The spigot 124 includes a plurality of fluid inlet ports 134 in fluid communication with the fluid passageway 130 for draining the fluid from the sealed enclosure 112. The fluid inlet ports 134 are positioned in the side wall of the head portion 126 adjacent the lowermost portion of the carrier portion 116 and the lowermost portion of the sealed enclosure 112 to ensure that substantially all of the fluid in the enclosure 112 is dispensed. However, as the punctured portion of the sealed enclosure 112 is forced against the spigot 124 under the weight of the fluid in the sealed enclosure 112, the punctured portion may turn up slightly from the lowermost portion of the carrier portion 118, thereby exposing the fluid to a risk of contamination from the outer surface of the sealed enclosure 112. Accordingly, it is preferable that the fluid inlet ports 134 are positioned a distance above the lowermost portion of the carrier portion 118. Favourable results have been achieved with the fluid inlet ports 134 positioned between 0.25 cm and 1.0 cm, and preferably between 0.25 cm and 0.5 cm, above the lowermost portion of the carrier portion 118. For added protection against contamination, in one variation the fluid inlet ports 134 are positioned in the apex 128 of the head portion 126.
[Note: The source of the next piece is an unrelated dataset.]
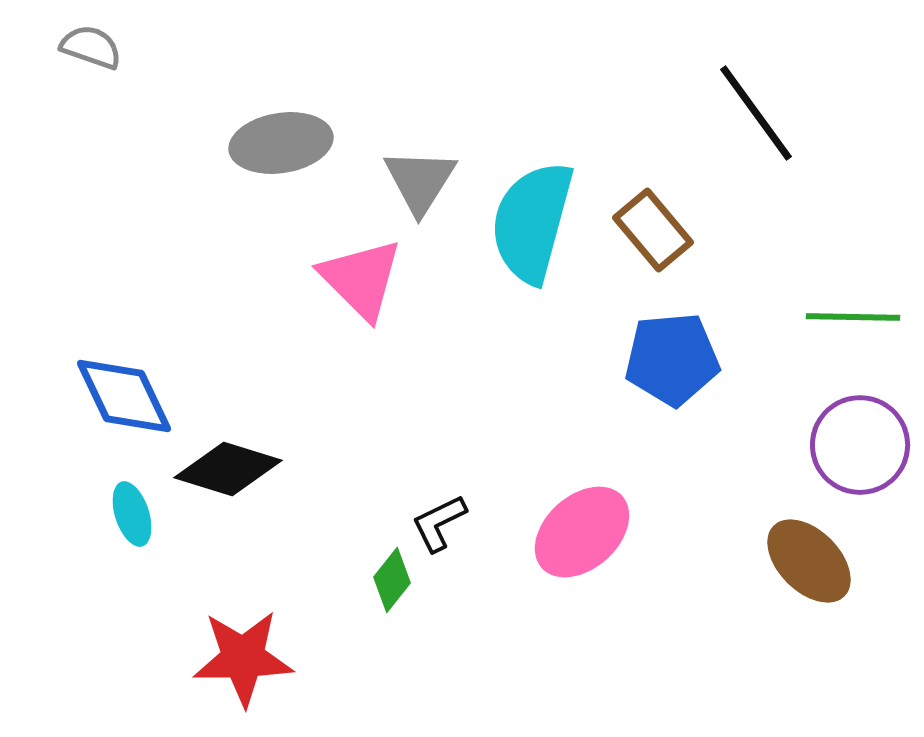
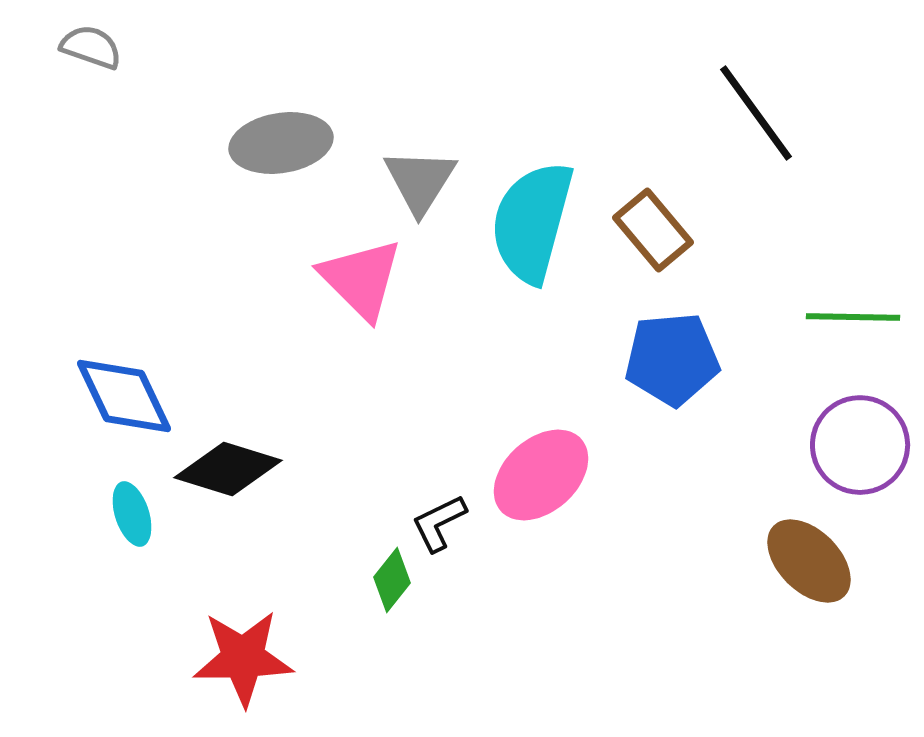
pink ellipse: moved 41 px left, 57 px up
In one implementation of the invention, the support means 114 also includes a shoulder 136 adjacent the uppermost portion of the carrier portion 118, and a cover 138 resting on the shoulder 136 for further protection against contamination. In addition, a plurality of cooling elements 140 are disposed between the carrier portion 118 and the collar 120 for cooling the fluid in the sealed enclosure 112. Alternately, the cooling elements 140 may be replaced with heating elements for dispensing heated fluid from the sealed enclosure 112. To facilitate the efficient cooling or heating of the fluid contained in the sealed enclosure, preferably the carrier portion 118 is fabricated from food grade virgin plastic resin with a thickness of about 125 thou (⅛ inch). Alternately, the cooling elements 140 may be positioned externally to the collar 120 if cooling or heating efficiency is not a primary concern.

The conduit 116 includes a user-operable valve 142 for controlling the rate flow of water through the fluid passageway 130 and the conduit 116.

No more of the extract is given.